YANGON: Myanmar’s government will sign a long-negotiated ceasefire on October 15 but with only eight rebel forces, officials said Sunday, as several major insurgent groups declined to ink an agreement that excludes some factions.
More than two years of talks to end decades of civil war in the nation’s rugged borderlands have gained momentum in recent weeks, with the government eager to reach a deal before November’s general election.
But hopes for a nationwide ceasefire have crumbled after several rebel groups refused to sign an agreement without the inclusion of all insurgent forces — notably some smaller organizations locked in conflict with the army.
“The NCA (Nationwide Ceasefire Agreement) will be signed on October 15 in Naypyidaw,” Hla Maung Shwe, a senior member of the government’s negotiating team, told AFP, adding that eight groups including the prominent Karen National Union were on board.
“We will keep inviting all ethnic armed groups to sign,” he said, referring to the 15 rebel organizations the government has agreed to negotiate with.
Major groups including the Kachin Independence Army have refused to sign the agreement, and clashes between them and government troops have intensified in recent weeks as the negotiations reach a critical juncture.
On Saturday a confederation of ethnic armed groups urged the international community to support efforts for “genuine political dialogue and peace” in Myanmar.
“As the NCA is going to be signed by only some organizations, it cannot be a decisive and complete one,” the United Nationalities Federal Council said in a statement.
Myanmar’s government had agreed to allow 15 ethnic armed groups to sign the deal, but rejected some half a dozen organizations put forward by a consortium of ethnic minority armies seeking full inclusion in the ceasefire.
At a meeting between some ethnic armed groups and government officials at the Myanmar Peace Center in Yangon earlier Sunday, chief government peace negotiator Aung Min said the army “had no intention to launch an offensive against these groups because they didn’t sign the NCA.”
“It wasn’t an easy decision for our government to make to continue with the NCA because the northern groups are not ready to sign,” he said, according to a transcript of his opening speech on the center’s Facebook page, referring to forces including the KIA.
Aung Min added that the government “accepts all-inclusiveness in principle” and would seek ways in which other groups could take part.
The ceasefire deal will be signed in the presence of local and international witnesses, according to Hla Maung Shwe.
He said the government would also invite opposition leader Aung San Suu Kyi, whose party is contesting its first general election in a quarter of a century on November 8.
Conflict in Myanmar’s northernmost state of Kachin has left some 100,000 people displaced since a ceasefire deal collapsed soon after the end of junta rule in 2011.
Fighting between government troops and rebels also erupted this year in the Kokang region of the northern state of Shan, causing tens of thousands of people to flee their homes, many into China.
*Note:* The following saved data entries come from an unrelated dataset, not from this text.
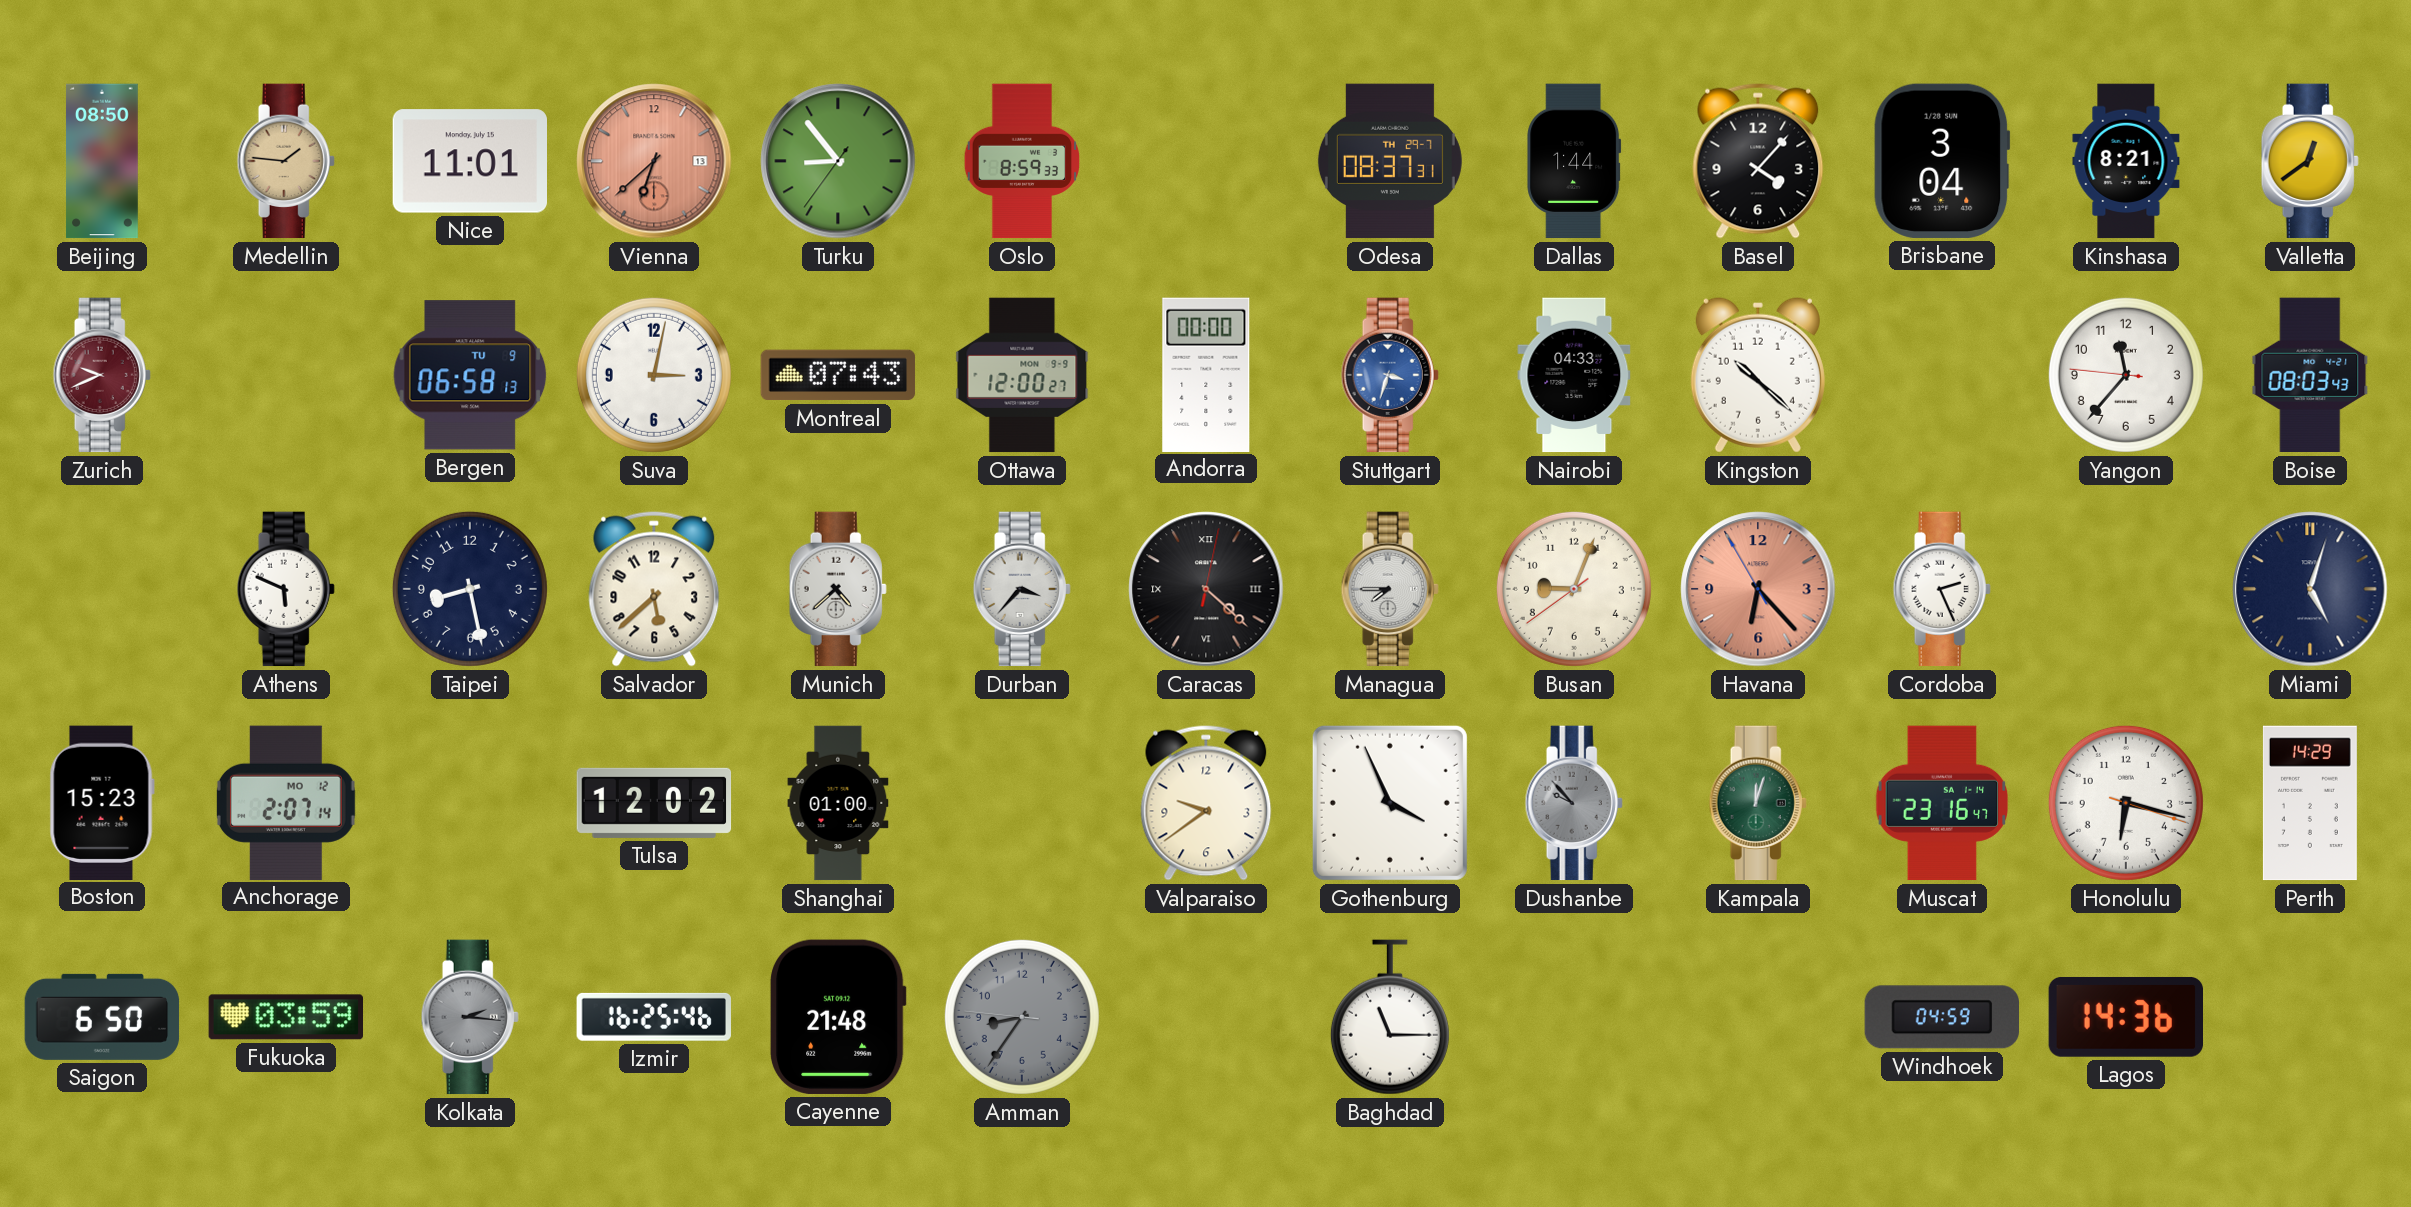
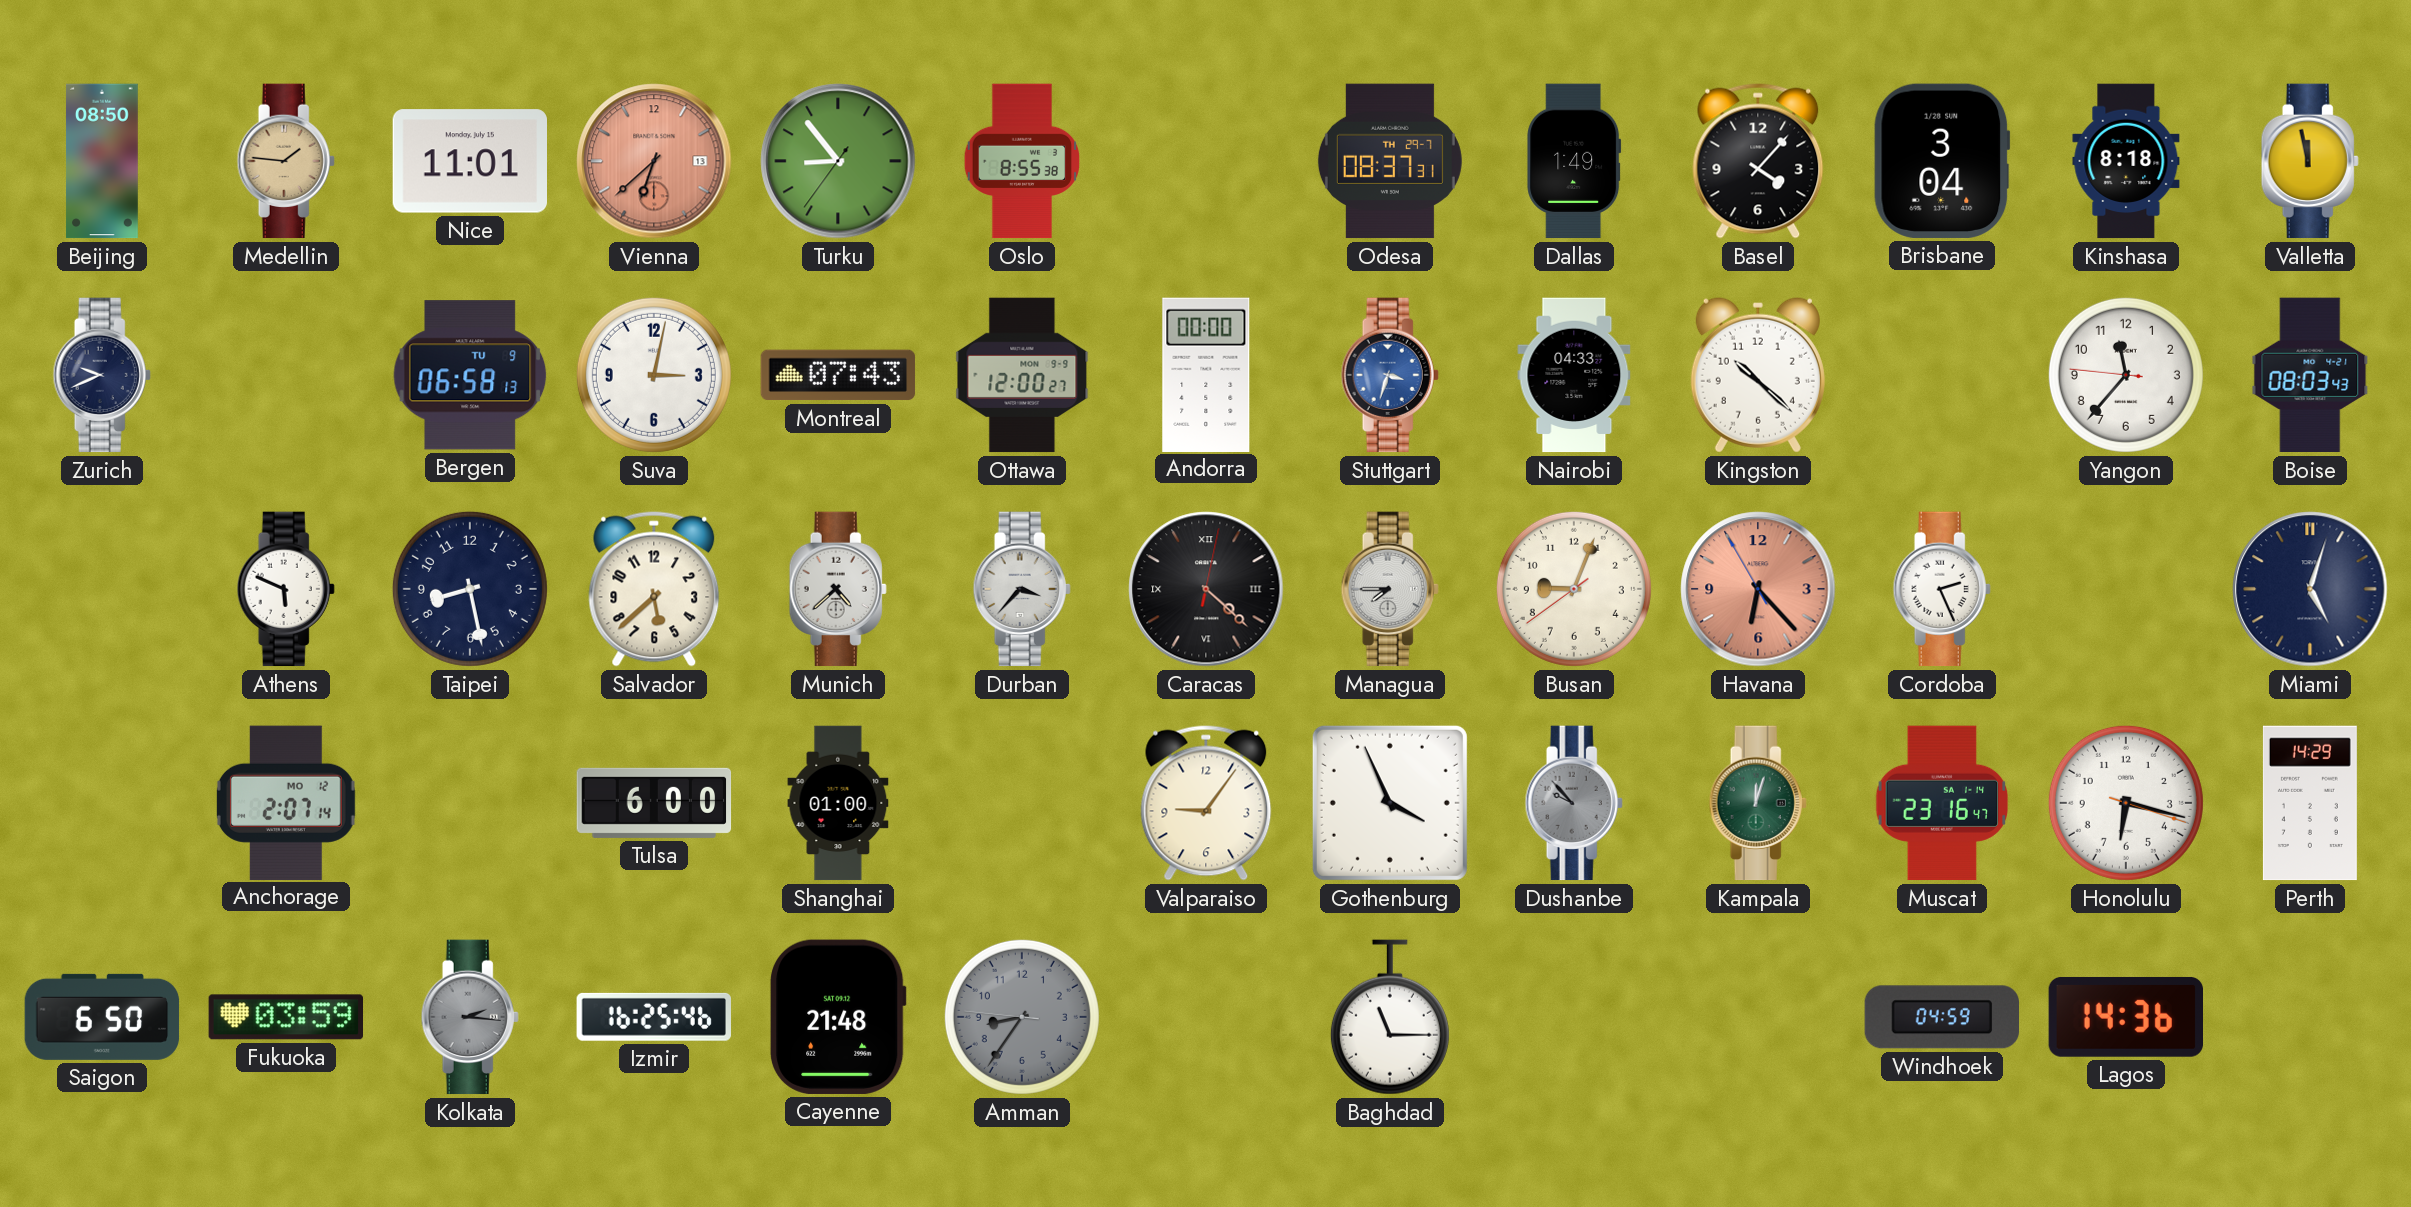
Oslo: 8:59 -> 8:55
Dallas: 1:44 -> 1:49
Kinshasa: 8:21 -> 8:18
Valletta: 12:39 -> 11:58
Zurich dial: burgundy -> navy
Boston: 15:23 -> none
Tulsa: 12:02 -> 6:00
Valparaiso: 9:39 -> 9:06
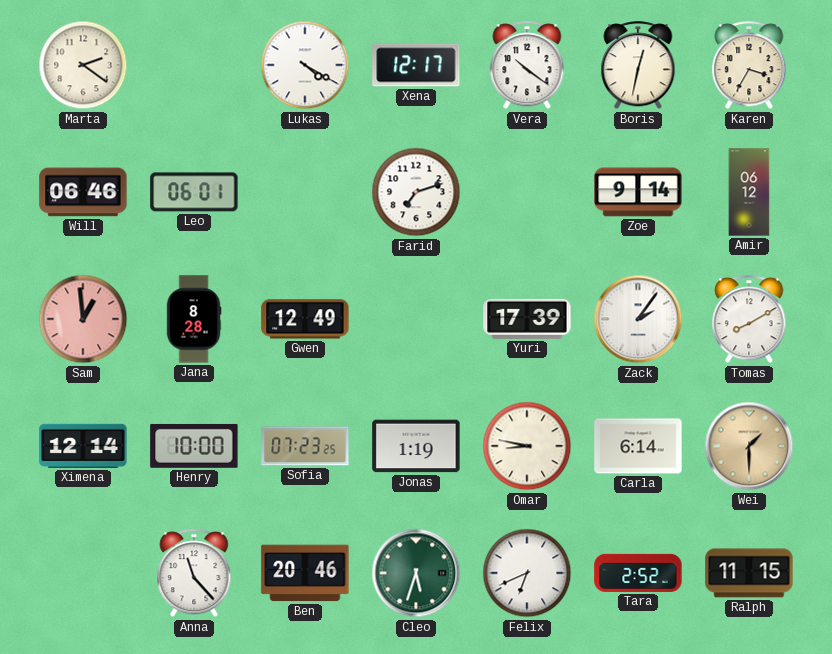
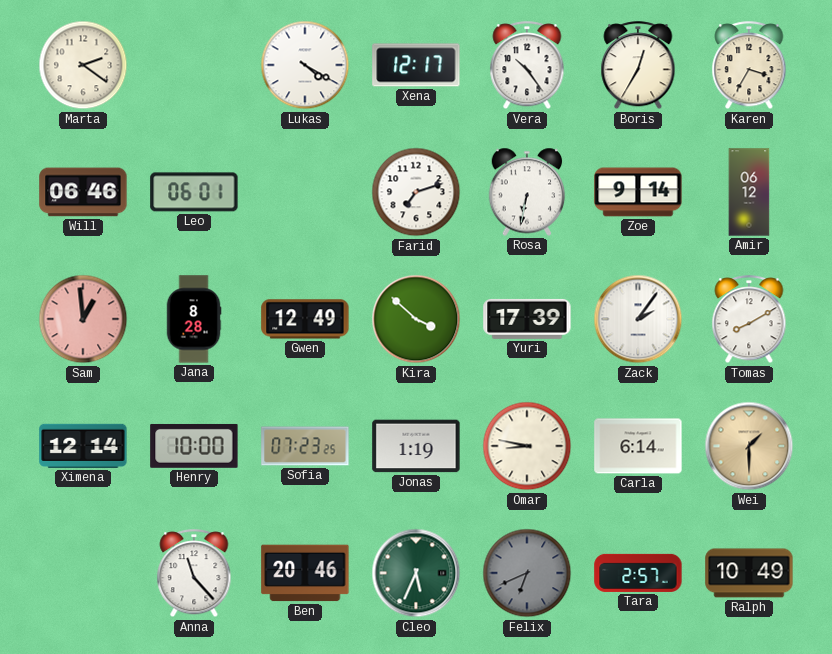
Vera: 10:21 -> 10:24
Boris: 12:32 -> 12:35
Rosa: none -> 6:32
Kira: none -> 3:52
Cleo: 5:33 -> 5:34
Felix dial: white -> grey
Tara: 2:52 -> 2:57
Ralph: 11:15 -> 10:49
Most have since returned.
President Thein Sein’s quasi-civilian government, which took power four years ago, sees a nationwide ceasefire as opening the way to more complex political dialogue and questions of federalism.
The army, which ruled for almost half a century, asserted its legitimacy by stamping its own concept of unity on the diverse nation, and was accused of widespread abuses across ethnic minority areas.